Grup, daha sonra Türkçe ve Ermenice dövizler taşıyarak, "Hepimiz Hrant'ız hepimiz Ermeniyiz", "Öldür diyenler yargılansın" şeklinde sloganlar attı. Ardından da, duruşmanın görüleceği İstanbul 14. Ağır Ceza Mahkemesi'nin duruşma salonuna çıktı.

"ADALETSİZLİK ÇITASI YÜKSELDİ"

Hrant'ın Arkadaşları'ndan Bülent Aydın konuşma yaptı.

Davanın on yılı aşkındır sürdüğünü hatırlatan aydın “İlk defa bu duruşmada Dink cinayetinden yargılananların davaları birleştirildi” dedi.

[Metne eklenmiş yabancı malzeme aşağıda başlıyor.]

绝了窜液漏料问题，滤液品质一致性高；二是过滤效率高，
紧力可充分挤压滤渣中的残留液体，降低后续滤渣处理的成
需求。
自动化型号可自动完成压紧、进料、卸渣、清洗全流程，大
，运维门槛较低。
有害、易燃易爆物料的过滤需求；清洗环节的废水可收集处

"Hrant Dink davasında adalet nöbetimiz devam edecek. Bu cinayetle ilgili herkes yargılanana ve cezalandırılana kadar adalet talebimizi sürdüreceğiz” diyen Aydın, 5 Temmuz'da aralarında Hrant'ın Arkadaşları'ndan Özlem Dalkıran'ın da olduğu 10 hak savunucusunun operasyonla gözaltına alınıp sekizinin tutuklandığını hatırlattı.“Hak savunucularının gözaltına alınıp tutuklanmalarıyla Türkiye'nin adaletsizlik çıtası bir adım daha yükseldi” diyen Aydın şöyle devam etti:

"Diğer savunucusularıyla birlikte gözaltına alınan ve tutuklanan arkadaşımız Özlem Dalkıran'a buradan bir selam gönderiyoruz. Özlem Dalkıran ve diğer hak savunucuları 27 gündür özgür değiller.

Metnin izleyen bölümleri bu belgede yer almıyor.